F) 10 years – Modifying or destroying classified information or otherwise rendering it ineffective.
G) 10 years – Producing, selling, designing, distributing or possessing any device which is designed to overcome security measures for the protection of state information, OR using such a device to overcome security measures designed to protect state information.
H) 5 years – Disclosing or possessing classified state information. Limited public interest defence.
I) 10 years – Intentionally intercepting any (electronically communicated) classified information without authority. No public interest defence.
J) 10 years – Harbouring or concealing a person who you know, or have reasonable grounds to believe or suspect, has committed or is about to commit an offence classified as espionage or hostile activities. No public interest defence.
K) 15 years – Classifying state information for ulterior motives, including to conceal corruption, incompetence, inefficiency or administrative error, or to prevent embarrassment. No public interest defence.
L) 20 years – ‘Hostile activities’: Communicating classified state information which you know would directly or indirectly benefit a non-state actor engaged in hostile activity that would prejudice the national security of the Republic. No public interest defence.
M) 25 years – ‘Espionage’: Communicating classified state information which you know, or ought reasonably to have known, would directly or indirectly benefit a foreign state.
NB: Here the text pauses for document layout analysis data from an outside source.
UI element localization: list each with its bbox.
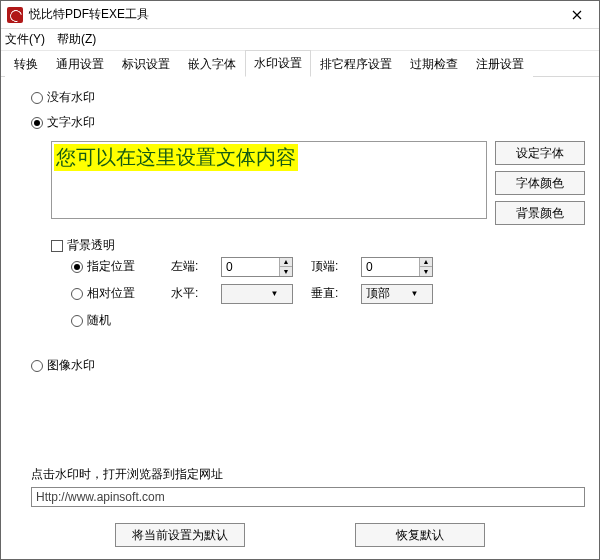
down-arrow-icon[interactable]: ▼: [420, 267, 432, 276]
text-watermark-panel: 您可以在这里设置文体内容 设定字体 字体颜色 背景颜色: [51, 141, 585, 225]
radio-text-watermark-row: 文字水印: [31, 114, 585, 131]
radio-no-watermark-label: 没有水印: [47, 89, 95, 106]
tab-expiry[interactable]: 过期检查: [401, 51, 467, 77]
radio-no-watermark-row: 没有水印: [31, 89, 585, 106]
chevron-down-icon: ▼: [397, 289, 432, 298]
tab-content: 没有水印 文字水印 您可以在这里设置文体内容 设定字体 字体颜色 背景颜色 背景…: [1, 77, 599, 513]
tab-embed-font[interactable]: 嵌入字体: [179, 51, 245, 77]
menu-help[interactable]: 帮助(Z): [57, 31, 96, 48]
watermark-preview-text: 您可以在这里设置文体内容: [54, 144, 298, 171]
watermark-buttons-col: 设定字体 字体颜色 背景颜色: [495, 141, 585, 225]
vert-label: 垂直:: [311, 285, 361, 302]
radio-text-watermark-label: 文字水印: [47, 114, 95, 131]
window-title: 悦比特PDF转EXE工具: [29, 6, 557, 23]
down-arrow-icon[interactable]: ▼: [280, 267, 292, 276]
menubar: 文件(Y) 帮助(Z): [1, 29, 599, 51]
radio-random-position[interactable]: [71, 315, 83, 327]
radio-fixed-position[interactable]: [71, 261, 83, 273]
radio-image-watermark-row: 图像水印: [31, 357, 585, 374]
tab-logo[interactable]: 标识设置: [113, 51, 179, 77]
app-window: 悦比特PDF转EXE工具 文件(Y) 帮助(Z) 转换 通用设置 标识设置 嵌入…: [0, 0, 600, 560]
url-input[interactable]: [31, 487, 585, 507]
bg-transparent-checkbox[interactable]: [51, 240, 63, 252]
url-section: 点击水印时，打开浏览器到指定网址: [31, 466, 585, 507]
url-label: 点击水印时，打开浏览器到指定网址: [31, 466, 585, 483]
radio-random-row: 随机: [71, 312, 171, 329]
set-default-button[interactable]: 将当前设置为默认: [115, 523, 245, 547]
radio-fixed-label: 指定位置: [87, 258, 135, 275]
up-arrow-icon[interactable]: ▲: [420, 258, 432, 268]
set-font-button[interactable]: 设定字体: [495, 141, 585, 165]
radio-relative-row: 相对位置: [71, 285, 171, 302]
menu-file[interactable]: 文件(Y): [5, 31, 45, 48]
tab-watermark[interactable]: 水印设置: [245, 50, 311, 77]
tab-general[interactable]: 通用设置: [47, 51, 113, 77]
top-input[interactable]: [362, 258, 419, 276]
radio-fixed-row: 指定位置: [71, 258, 171, 275]
position-section: 背景透明 指定位置 左端: ▲ ▼ 顶端:: [51, 235, 585, 331]
watermark-preview-box[interactable]: 您可以在这里设置文体内容: [51, 141, 487, 219]
radio-no-watermark[interactable]: [31, 92, 43, 104]
titlebar: 悦比特PDF转EXE工具: [1, 1, 599, 29]
tab-exclusive[interactable]: 排它程序设置: [311, 51, 401, 77]
tab-register[interactable]: 注册设置: [467, 51, 533, 77]
tabstrip: 转换 通用设置 标识设置 嵌入字体 水印设置 排它程序设置 过期检查 注册设置: [1, 51, 599, 77]
top-spinner[interactable]: ▲ ▼: [361, 257, 433, 277]
position-grid: 指定位置 左端: ▲ ▼ 顶端: ▲ ▼: [71, 256, 585, 331]
radio-relative-position[interactable]: [71, 288, 83, 300]
radio-random-label: 随机: [87, 312, 111, 329]
horiz-dropdown[interactable]: ▼: [221, 284, 293, 304]
radio-text-watermark[interactable]: [31, 117, 43, 129]
chevron-down-icon: ▼: [257, 289, 292, 298]
font-color-button[interactable]: 字体颜色: [495, 171, 585, 195]
bg-color-button[interactable]: 背景颜色: [495, 201, 585, 225]
horiz-label: 水平:: [171, 285, 221, 302]
close-button[interactable]: [557, 2, 597, 28]
vert-dropdown[interactable]: 顶部 ▼: [361, 284, 433, 304]
bottom-bar: 将当前设置为默认 恢复默认: [1, 513, 599, 559]
left-spin-buttons[interactable]: ▲ ▼: [279, 258, 292, 276]
vert-value: 顶部: [362, 285, 397, 302]
top-spin-buttons[interactable]: ▲ ▼: [419, 258, 432, 276]
radio-image-watermark-label: 图像水印: [47, 357, 95, 374]
left-input[interactable]: [222, 258, 279, 276]
left-spinner[interactable]: ▲ ▼: [221, 257, 293, 277]
restore-default-button[interactable]: 恢复默认: [355, 523, 485, 547]
radio-relative-label: 相对位置: [87, 285, 135, 302]
left-label: 左端:: [171, 258, 221, 275]
radio-image-watermark[interactable]: [31, 360, 43, 372]
close-icon: [572, 10, 582, 20]
bg-transparent-row: 背景透明: [51, 237, 585, 254]
bg-transparent-label: 背景透明: [67, 237, 115, 254]
up-arrow-icon[interactable]: ▲: [280, 258, 292, 268]
tab-convert[interactable]: 转换: [5, 51, 47, 77]
app-icon: [7, 7, 23, 23]
top-label: 顶端:: [311, 258, 361, 275]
No public interest defence.
N) 25 years – ‘Espionage’: Receiving classified state information which you know would directly or indirectly benefit a foreign state to the detriment of the national security of the Republic. No public interest defence.
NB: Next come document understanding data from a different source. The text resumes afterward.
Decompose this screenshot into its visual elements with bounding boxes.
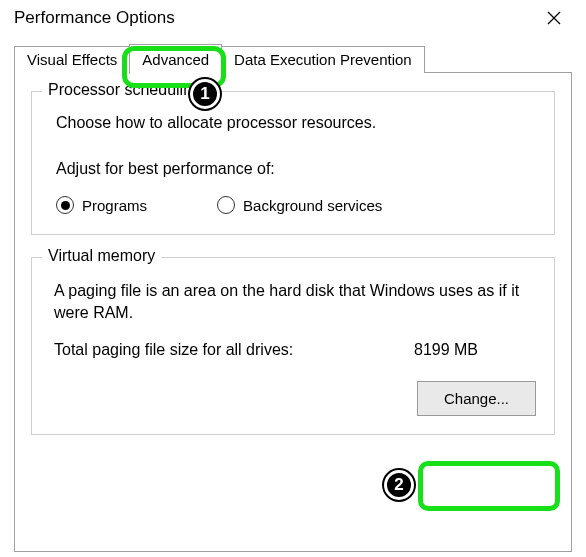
vm-total-label: Total paging file size for all drives: [54, 341, 414, 359]
tab-panel-advanced: Processor scheduling Choose how to alloc… [14, 72, 572, 552]
annotation-step-1: 1 [190, 79, 220, 109]
group-processor-scheduling: Processor scheduling Choose how to alloc… [31, 91, 555, 235]
radio-icon [217, 196, 235, 214]
vm-total-value: 8199 MB [414, 341, 478, 359]
radio-background-label: Background services [243, 197, 382, 214]
radio-programs[interactable]: Programs [56, 196, 147, 214]
radio-icon [56, 196, 74, 214]
processor-desc: Choose how to allocate processor resourc… [56, 114, 536, 132]
close-icon [547, 11, 561, 25]
tab-strip: Visual Effects Advanced Data Execution P… [14, 44, 572, 73]
annotation-step-2: 2 [384, 470, 414, 500]
group-virtual-memory: Virtual memory A paging file is an area … [31, 257, 555, 435]
radio-background-services[interactable]: Background services [217, 196, 382, 214]
tab-dep[interactable]: Data Execution Prevention [221, 46, 425, 73]
tab-advanced[interactable]: Advanced [129, 44, 222, 74]
group-title-virtual-memory: Virtual memory [42, 247, 161, 265]
virtual-memory-desc: A paging file is an area on the hard dis… [54, 280, 536, 325]
window-title: Performance Options [14, 8, 175, 28]
group-title-processor: Processor scheduling [42, 81, 207, 99]
radio-programs-label: Programs [82, 197, 147, 214]
processor-adjust-label: Adjust for best performance of: [56, 160, 536, 178]
close-button[interactable] [534, 2, 574, 34]
change-button[interactable]: Change... [417, 381, 536, 416]
tab-visual-effects[interactable]: Visual Effects [14, 46, 130, 73]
The problem: As the newly amended Secrecy Bill heads for its final hurdle in the National Assembly, its provisions would criminalise the public for possessing information that has already been leaked, and place severe restrictions on civil servants, journalists and members of the public seeking to expose unjust secrets. Though a limited public interest defence has been introduced in one provision, prosecutors can easily bypass it by charging you under different provisions of the Bill.
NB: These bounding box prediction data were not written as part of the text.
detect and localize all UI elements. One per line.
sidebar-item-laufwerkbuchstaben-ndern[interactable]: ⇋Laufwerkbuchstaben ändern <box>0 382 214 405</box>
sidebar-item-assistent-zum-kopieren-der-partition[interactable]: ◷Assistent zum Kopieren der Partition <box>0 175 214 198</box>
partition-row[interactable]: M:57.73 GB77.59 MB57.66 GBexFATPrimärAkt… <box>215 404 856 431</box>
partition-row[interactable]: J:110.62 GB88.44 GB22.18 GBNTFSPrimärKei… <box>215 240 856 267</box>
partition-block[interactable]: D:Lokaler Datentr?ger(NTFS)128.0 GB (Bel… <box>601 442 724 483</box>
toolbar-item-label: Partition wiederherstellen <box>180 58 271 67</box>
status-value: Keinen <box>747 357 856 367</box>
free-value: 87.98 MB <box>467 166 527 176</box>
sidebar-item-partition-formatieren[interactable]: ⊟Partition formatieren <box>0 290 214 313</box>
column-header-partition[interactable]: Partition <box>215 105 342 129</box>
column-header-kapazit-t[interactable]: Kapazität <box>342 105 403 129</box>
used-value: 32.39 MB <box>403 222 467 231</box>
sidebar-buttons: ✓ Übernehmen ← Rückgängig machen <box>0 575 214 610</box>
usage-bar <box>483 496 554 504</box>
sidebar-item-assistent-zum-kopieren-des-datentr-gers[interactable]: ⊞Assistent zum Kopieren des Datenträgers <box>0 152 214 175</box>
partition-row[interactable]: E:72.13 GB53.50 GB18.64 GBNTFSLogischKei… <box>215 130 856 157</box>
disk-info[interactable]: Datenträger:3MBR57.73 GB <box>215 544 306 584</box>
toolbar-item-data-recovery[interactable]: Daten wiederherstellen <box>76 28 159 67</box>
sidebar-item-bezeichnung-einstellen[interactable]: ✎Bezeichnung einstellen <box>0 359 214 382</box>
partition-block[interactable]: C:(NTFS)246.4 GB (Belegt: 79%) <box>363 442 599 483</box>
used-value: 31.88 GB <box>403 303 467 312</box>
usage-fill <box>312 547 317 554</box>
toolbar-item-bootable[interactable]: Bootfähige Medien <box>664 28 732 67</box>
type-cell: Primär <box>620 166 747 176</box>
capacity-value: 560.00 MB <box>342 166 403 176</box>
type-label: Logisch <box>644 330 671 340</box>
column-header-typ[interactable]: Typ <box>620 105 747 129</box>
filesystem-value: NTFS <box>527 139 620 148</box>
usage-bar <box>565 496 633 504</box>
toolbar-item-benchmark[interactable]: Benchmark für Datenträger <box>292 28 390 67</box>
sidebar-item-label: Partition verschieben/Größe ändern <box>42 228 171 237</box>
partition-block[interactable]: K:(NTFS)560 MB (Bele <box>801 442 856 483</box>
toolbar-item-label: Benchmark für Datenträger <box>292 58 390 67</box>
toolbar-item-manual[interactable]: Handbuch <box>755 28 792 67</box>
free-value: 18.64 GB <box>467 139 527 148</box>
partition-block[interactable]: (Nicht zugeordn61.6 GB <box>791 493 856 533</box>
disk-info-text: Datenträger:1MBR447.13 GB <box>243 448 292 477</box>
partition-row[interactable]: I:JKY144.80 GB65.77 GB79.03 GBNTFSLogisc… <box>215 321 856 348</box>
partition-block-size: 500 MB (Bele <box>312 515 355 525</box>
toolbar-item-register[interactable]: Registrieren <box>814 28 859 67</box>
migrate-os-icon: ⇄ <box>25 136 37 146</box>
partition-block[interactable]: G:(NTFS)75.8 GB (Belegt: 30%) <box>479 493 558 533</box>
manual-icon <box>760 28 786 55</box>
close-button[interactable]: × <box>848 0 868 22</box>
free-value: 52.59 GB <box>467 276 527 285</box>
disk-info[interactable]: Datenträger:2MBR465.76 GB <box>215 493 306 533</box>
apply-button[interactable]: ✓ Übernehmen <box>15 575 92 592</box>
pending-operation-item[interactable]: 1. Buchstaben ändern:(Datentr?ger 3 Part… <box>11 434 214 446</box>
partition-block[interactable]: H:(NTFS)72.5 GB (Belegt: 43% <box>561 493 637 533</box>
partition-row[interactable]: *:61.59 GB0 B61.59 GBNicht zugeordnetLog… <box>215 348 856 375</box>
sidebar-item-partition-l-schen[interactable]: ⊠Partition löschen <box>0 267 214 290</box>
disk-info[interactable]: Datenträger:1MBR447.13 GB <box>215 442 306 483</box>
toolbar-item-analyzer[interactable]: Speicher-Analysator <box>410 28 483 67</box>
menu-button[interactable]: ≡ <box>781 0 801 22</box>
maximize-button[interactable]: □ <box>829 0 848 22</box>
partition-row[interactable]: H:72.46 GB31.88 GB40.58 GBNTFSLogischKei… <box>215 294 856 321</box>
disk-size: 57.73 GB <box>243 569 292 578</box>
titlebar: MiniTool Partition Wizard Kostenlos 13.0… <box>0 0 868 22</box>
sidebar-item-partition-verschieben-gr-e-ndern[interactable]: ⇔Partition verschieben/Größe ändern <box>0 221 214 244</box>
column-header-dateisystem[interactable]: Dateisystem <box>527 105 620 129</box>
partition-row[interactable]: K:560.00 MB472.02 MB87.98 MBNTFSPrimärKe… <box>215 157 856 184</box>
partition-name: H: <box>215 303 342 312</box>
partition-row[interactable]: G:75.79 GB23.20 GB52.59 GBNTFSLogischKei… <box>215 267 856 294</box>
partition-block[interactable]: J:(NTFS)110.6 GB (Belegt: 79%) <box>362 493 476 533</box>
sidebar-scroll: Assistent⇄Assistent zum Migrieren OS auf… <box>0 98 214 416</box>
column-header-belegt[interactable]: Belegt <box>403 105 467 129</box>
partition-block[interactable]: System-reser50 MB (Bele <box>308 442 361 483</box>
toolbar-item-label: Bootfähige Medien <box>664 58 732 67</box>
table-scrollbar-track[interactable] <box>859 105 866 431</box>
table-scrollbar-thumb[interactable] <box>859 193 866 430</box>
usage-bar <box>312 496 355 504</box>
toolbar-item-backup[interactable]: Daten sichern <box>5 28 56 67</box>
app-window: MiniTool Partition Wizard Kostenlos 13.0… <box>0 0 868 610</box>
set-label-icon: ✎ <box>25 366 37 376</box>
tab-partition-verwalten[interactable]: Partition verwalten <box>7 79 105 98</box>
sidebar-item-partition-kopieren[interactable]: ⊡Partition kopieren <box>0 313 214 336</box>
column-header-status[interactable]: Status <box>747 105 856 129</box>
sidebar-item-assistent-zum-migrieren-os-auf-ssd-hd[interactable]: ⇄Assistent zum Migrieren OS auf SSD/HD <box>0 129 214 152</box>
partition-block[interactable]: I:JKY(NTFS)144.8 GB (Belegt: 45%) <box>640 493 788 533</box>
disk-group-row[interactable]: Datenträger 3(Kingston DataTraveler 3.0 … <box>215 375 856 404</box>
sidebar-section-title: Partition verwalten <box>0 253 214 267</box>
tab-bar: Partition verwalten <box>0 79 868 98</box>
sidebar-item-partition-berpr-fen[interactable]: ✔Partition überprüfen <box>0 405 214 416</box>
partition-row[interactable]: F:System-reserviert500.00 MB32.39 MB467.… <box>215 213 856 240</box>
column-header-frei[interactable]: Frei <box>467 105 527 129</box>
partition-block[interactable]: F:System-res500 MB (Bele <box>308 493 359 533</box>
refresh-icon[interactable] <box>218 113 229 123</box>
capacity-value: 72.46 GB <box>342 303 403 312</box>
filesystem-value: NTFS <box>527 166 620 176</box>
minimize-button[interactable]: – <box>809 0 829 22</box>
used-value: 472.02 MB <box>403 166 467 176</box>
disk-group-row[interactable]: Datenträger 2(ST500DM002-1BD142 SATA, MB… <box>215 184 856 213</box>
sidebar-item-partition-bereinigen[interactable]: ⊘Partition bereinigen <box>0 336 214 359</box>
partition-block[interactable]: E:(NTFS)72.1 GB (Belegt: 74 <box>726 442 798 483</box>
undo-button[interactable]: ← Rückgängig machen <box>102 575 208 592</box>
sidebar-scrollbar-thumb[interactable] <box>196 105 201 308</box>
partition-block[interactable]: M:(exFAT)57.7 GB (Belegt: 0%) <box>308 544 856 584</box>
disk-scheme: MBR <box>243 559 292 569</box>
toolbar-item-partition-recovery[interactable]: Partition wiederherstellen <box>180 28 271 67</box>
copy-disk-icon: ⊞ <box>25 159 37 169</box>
It now seems inevitable that the National Assembly will rubberstamp this Bill and pass it to the President to be signed into law.
How to fix it:
* Parliament must produce a truly just classification law which promotes openness over secrecy and meets the 7-Point Freedom Test, failing which the President must refer it to the Constitutional Court
* Find out more at www.r2k.org.za/secrecy-bill
Section 5: Secrecy Bill will protect vast body of existing secrets – even unjust ones
The problem: Since 1996, the making and keeping of government secrets has been guided by a policy called the Minimum Information Security Standards, which has no legal standing.
In 2011, the Parliamentary opposition wrote to all government departments asking how many documents were classified the previous year. Some of the most prominent government departments (including Presidency, Defence, Finance and Water & Land Affairs) refused to answer for national security reasons, saying the number of secret documents was itself a secret. The majority of the remaining bodies said they simply did not know how many documents they had classified.
However, the few detailed responses provided by the remaining departments and agencies were indicative of serious inconsistencies in policy. Some documents clearly fell under genuine security concerns – such as the Government Printing Works’ documents which detail the security features that are built into passports, or documents revealing the identities of whistleblowers in internal corruption investigations managed by the Public Service Commission.
However, other documents’ security relevance is questionable at best, including the minutes of board meetings, and 7,584 financial disclosures forms being held by the Public Service Commission. And the justification of 389 documents classified by the Ministry of Higher Education remains unknown. (However, it must be noted that those departments that provided detailed, if in some cases shocking answers are probably better practitioners of openness than those departments who could not or would not say how many secrets they harboured.)
When the Protection of State Information Bill becomes law, this vast body of existing secrets will have extraordinary new protection, since the Bill is designed to retroactively protect all information classified by pre- and post-1994 policies. In other words, the Bill will protect previously classified information, even if the classification was unjustified or wouldn’t have been allowed in terms the new Bill itself. In terms of clause 55(2), the Protection of State Information provides that all these documents should be reviewed by a special panel, but does not provide any timeframe.
How to fix it:
* The Protection of State Information Bill must meet the R2K 7 Point Freedom Test.